Lead up to October…
I’d decided many moons ago I wanted to have a costume party for my 30th, but I had too many options available for my costume and I couldn’t decide. So I spent a long time searching the web for amazing costume ideas, costume shops (the family friendly kind and even some of the ‘adult’ kind) and while searching I kept stumbling across these Faun or Satyr legs that people were making. They looked amazing and I kept thinking about how great it would be if I could get someone to make them for me. I researched it – they were quite expensive – so I forgot about them. I kept searching. I’d decided I was going to dress up as a Geisha, Ursula from The Little Mermaid, Belle from Beauty and the Beast, a vampire queen and many, many others.

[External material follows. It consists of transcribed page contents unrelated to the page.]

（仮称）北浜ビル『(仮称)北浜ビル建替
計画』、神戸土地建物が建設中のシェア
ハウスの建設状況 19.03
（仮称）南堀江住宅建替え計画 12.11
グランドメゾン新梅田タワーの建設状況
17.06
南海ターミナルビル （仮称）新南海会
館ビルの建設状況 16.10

Over the months leading up to my party in September I picked a costume, would go to find the parts needed, couldn’t find them and have to start the process over again. I kept running into these amazing photos of the Satyr legs and horns and what not and kept getting drawn to them. I started stockpiling the photos of these half goat men and women with legs and hooves and horns. I think people would have thought I’d gone a bit loopy if they’d seen my browsing history. Finally, we got to about 6 weeks out from the party and I needed to decide. I picked the Satyr.

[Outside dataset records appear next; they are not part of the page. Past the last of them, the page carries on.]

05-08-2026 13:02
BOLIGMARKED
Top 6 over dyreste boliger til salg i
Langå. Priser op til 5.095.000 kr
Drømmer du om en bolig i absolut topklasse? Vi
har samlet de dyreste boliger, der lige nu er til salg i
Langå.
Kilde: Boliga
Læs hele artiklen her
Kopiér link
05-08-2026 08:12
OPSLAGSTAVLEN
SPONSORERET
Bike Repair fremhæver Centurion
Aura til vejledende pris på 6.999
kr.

I’d found a fantastic YouTube video showing the steps on how to make the legs and the same person had a video on how to make a pair of hooves from shoes that meant I wouldn’t be in scarily high, high heels all night.
So I spent 6 weeks frantically making the inner legs to get the shape, cutting up shoes, covering them with wire, then layering car bondo on it and sanding it back and then painting it. I created horns and sewed fur material, played with and shaped foam and many other things.
The finished product:
October was recovery from my 30th in September and the mad rush of crafty creativeness I lumped upon myself for my costume. I read a few books, took part in a few reading challenges on GoodReads and generally had a pleasant time. I put some effort into my school work and just kept on trucking.
I’d decided that I was going to partake in NaNoWriMo again given I didn’t get to finish it last year. This year I wanted to win, I wanted to use the month to create something worth being proud of. Something I plan to dedicate to my grandfather.
I re-read my previous material from last year – all 17,000 words. It provided a solid grounding for the new work that was about to begin, but it also highlighted just how much I wanted to change about it too. I had new ideas that fused with the old ones and became better.
The start of November saw me revamp the beginning of my novel. I broke away from the first scene I’d always planned to have as the opener, the one I’d written last year. I calmed it down a little, worked on some world building and I introduced two of the main characters.
As the month progressed, things got a bit more difficult. I had a few days where I didn’t write at all. Life got too busy and days where I only wrote a few hundred words. I spent the whole month behind the word count. Chasing it down.
It got to about day 20 and I was struggling to keep up with the word count total. I kept putting in solid 3,000+ word days, I kept creeping a little closer and a little closer to the word count line. My little columns of words lining up and stretching to their desired goal – that little grey line that speared through the chart.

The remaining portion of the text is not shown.